Supplied records

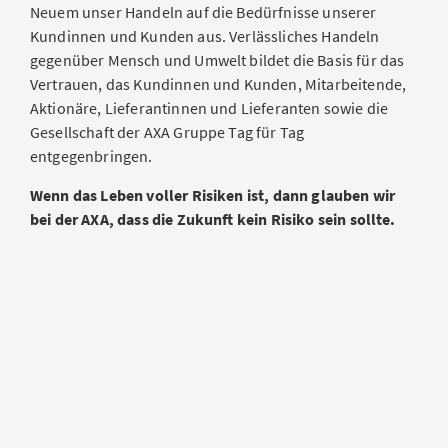
Neuem unser Handeln auf die Bedürfnisse unserer
Kundinnen und Kunden aus. Verlässliches Handeln
gegenüber Mensch und Umwelt bildet die Basis für das
Vertrauen, das Kundinnen und Kunden, Mitarbeitende,
Aktionäre, Lieferantinnen und Lieferanten sowie die
Gesellschaft der AXA Gruppe Tag für Tag
entgegenbringen.
Wenn das Leben voller Risiken ist, dann glauben wir
bei der AXA, dass die Zukunft kein Risiko sein sollte.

Work task
Beginning with the line containing "Kundinnen und Kunden aus." and ending with the line containing "Wenn das Leben", extract those lines exactly from the listing above, and only those.

Task solution
Kundinnen und Kunden aus. Verlässliches Handeln
gegenüber Mensch und Umwelt bildet die Basis für das
Vertrauen, das Kundinnen und Kunden, Mitarbeitende,
Aktionäre, Lieferantinnen und Lieferanten sowie die
Gesellschaft der AXA Gruppe Tag für Tag
entgegenbringen.
Wenn das Leben voller Risiken ist, dann glauben wir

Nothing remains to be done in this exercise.